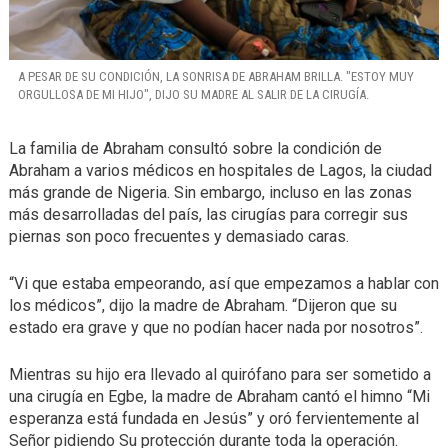
A PESAR DE SU CONDICIÓN, LA SONRISA DE ABRAHAM BRILLA. "ESTOY MUY
ORGULLOSA DE MI HIJO", DIJO SU MADRE AL SALIR DE LA CIRUGÍA.
La familia de Abraham consultó sobre la condición de
Abraham a varios médicos en hospitales de Lagos, la ciudad
más grande de Nigeria. Sin embargo, incluso en las zonas
más desarrolladas del país, las cirugías para corregir sus
piernas son poco frecuentes y demasiado caras.
“Vi que estaba empeorando, así que empezamos a hablar con
los médicos”, dijo la madre de Abraham. “Dijeron que su
estado era grave y que no podían hacer nada por nosotros”.
Mientras su hijo era llevado al quirófano para ser sometido a
una cirugía en Egbe, la madre de Abraham cantó el himno “Mi
esperanza está fundada en Jesús” y oró fervientemente al
Señor pidiendo Su protección durante toda la operación.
________________
**Task requirements**
Reproduce, with no other lines, the run of lines that begins with the one containing "piernas son poco" and ends with the last line of the material.

**Answer space**
piernas son poco frecuentes y demasiado caras.
“Vi que estaba empeorando, así que empezamos a hablar con
los médicos”, dijo la madre de Abraham. “Dijeron que su
estado era grave y que no podían hacer nada por nosotros”.
Mientras su hijo era llevado al quirófano para ser sometido a
una cirugía en Egbe, la madre de Abraham cantó el himno “Mi
esperanza está fundada en Jesús” y oró fervientemente al
Señor pidiendo Su protección durante toda la operación.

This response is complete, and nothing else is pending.